[[ Extracted material, beginning ]]

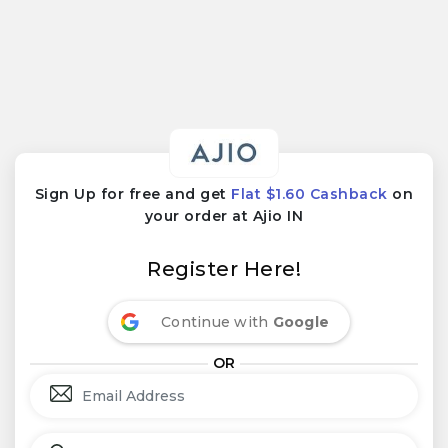
Sign Up for free and get
Flat $1.60 Cashback
on
your order at Ajio IN
Register Here!
Continue with
Google
OR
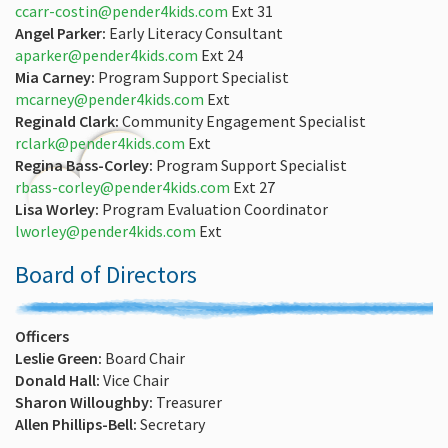
ccarr-costin@pender4kids.com
Ext 31
Angel Parker:
Early Literacy Consultant
aparker@pender4kids.com
Ext 24
Mia Carney:
Program Support Specialist
mcarney@pender4kids.com
Ext
Reginald Clark:
Community Engagement Specialist
rclark@pender4kids.com
Ext
Regina Bass-Corley:
Program Support Specialist
rbass-corley@pender4kids.com
Ext 27
Lisa Worley:
Program Evaluation Coordinator
lworley@pender4kids.com
Ext
Board of Directors
Officers
Leslie Green:
Board Chair
Donald Hall:
Vice Chair
Sharon Willoughby:
Treasurer
Allen Phillips-Bell:
Secretary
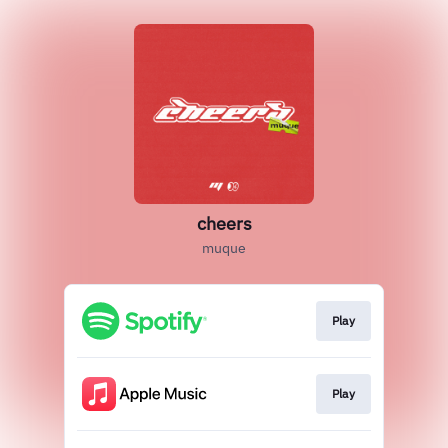
cheers
muque
Play
Play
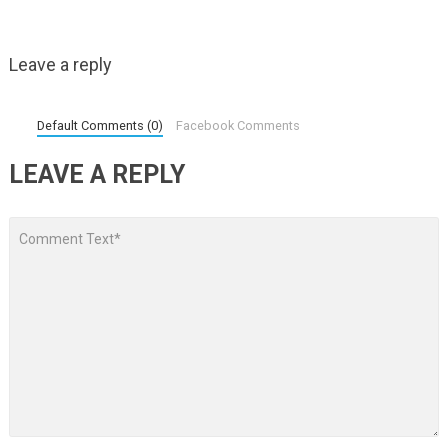
Leave a reply
Default Comments (0)
Facebook Comments
LEAVE A REPLY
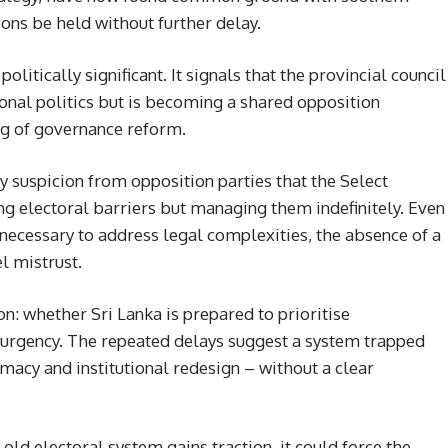
ons be held without further delay.
litically significant. It signals that the provincial council
gional politics but is becoming a shared opposition
ng of governance reform.
suspicion from opposition parties that the Select
g electoral barriers but managing them indefinitely. Even
 necessary to address legal complexities, the absence of a
el mistrust.
on: whether Sri Lanka is prepared to prioritise
 urgency. The repeated delays suggest a system trapped
macy and institutional redesign – without a clear
 old electoral system gains traction, it could force the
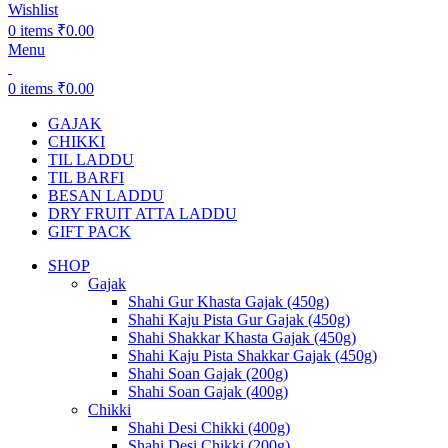
Wishlist
0
items
₹
0.00
Menu
0
items
₹
0.00
GAJAK
CHIKKI
TIL LADDU
TIL BARFI
BESAN LADDU
DRY FRUIT ATTA LADDU
GIFT PACK
SHOP
Gajak
Shahi Gur Khasta Gajak (450g)
Shahi Kaju Pista Gur Gajak (450g)
Shahi Shakkar Khasta Gajak (450g)
Shahi Kaju Pista Shakkar Gajak (450g)
Shahi Soan Gajak (200g)
Shahi Soan Gajak (400g)
Chikki
Shahi Desi Chikki (400g)
Shahi Desi Chikki (200g)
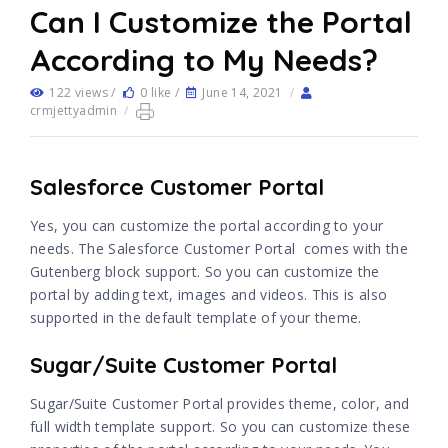
Can I Customize the Portal
According to My Needs?
122 views /
0 like /
June 14, 2021
/
crmjettyadmin
/
Salesforce Customer Portal
Yes, you can customize the portal according to your
needs. The Salesforce Customer Portal comes with the
Gutenberg block support. So you can customize the
portal by adding text, images and videos. This is also
supported in the default template of your theme.
Sugar/Suite Customer Portal
Sugar/Suite Customer Portal provides theme, color, and
full width template support. So you can customize these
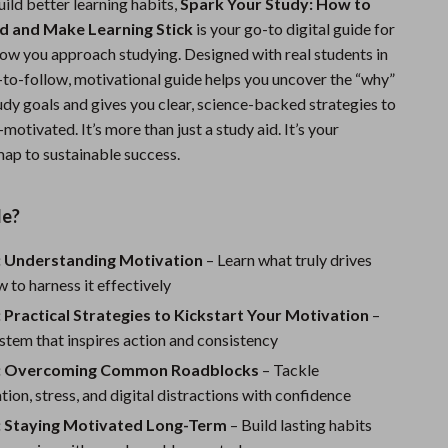
build better learning habits,
Spark Your Study: How to
Sports & Fitness
d and Make Learning Stick
is your go-to digital guide for
ow you approach studying. Designed with real students in
Travel Gear
y-to-follow, motivational guide helps you uncover the “why”
Summer 2025 Fashion Collection
udy goals and gives you clear, science-backed strategies to
tivated. It’s more than just a study aid. It’s your
Bags
ap to sustainable success.
Dresses
de?
Men's Fashion
Skirts
: Understanding Motivation
– Learn what truly drives
 to harness it effectively
Swimwear
 Practical Strategies to Kickstart Your Motivation
–
Bikinis
stem that inspires action and consistency
3: Overcoming Common Roadblocks
– Tackle
Men’s Swimwear
tion, stress, and digital distractions with confidence
One-Piece Swimsuits
: Staying Motivated Long-Term
– Build lasting habits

[[ Extracted material, end ]]

◆ Task:
Starting at the line that contains "Spark Your Study: How to", transcribe every line through the last line of the entries above, exactly, and nothing else.

◆ The completed task:
Spark Your Study: How to
Sports & Fitness
d and Make Learning Stick
is your go-to digital guide for
ow you approach studying. Designed with real students in
Travel Gear
y-to-follow, motivational guide helps you uncover the “why”
Summer 2025 Fashion Collection
udy goals and gives you clear, science-backed strategies to
tivated. It’s more than just a study aid. It’s your
Bags
ap to sustainable success.
Dresses
de?
Men's Fashion
Skirts
: Understanding Motivation
– Learn what truly drives
 to harness it effectively
Swimwear
 Practical Strategies to Kickstart Your Motivation
–
Bikinis
stem that inspires action and consistency
3: Overcoming Common Roadblocks
– Tackle
Men’s Swimwear
tion, stress, and digital distractions with confidence
One-Piece Swimsuits
: Staying Motivated Long-Term
– Build lasting habits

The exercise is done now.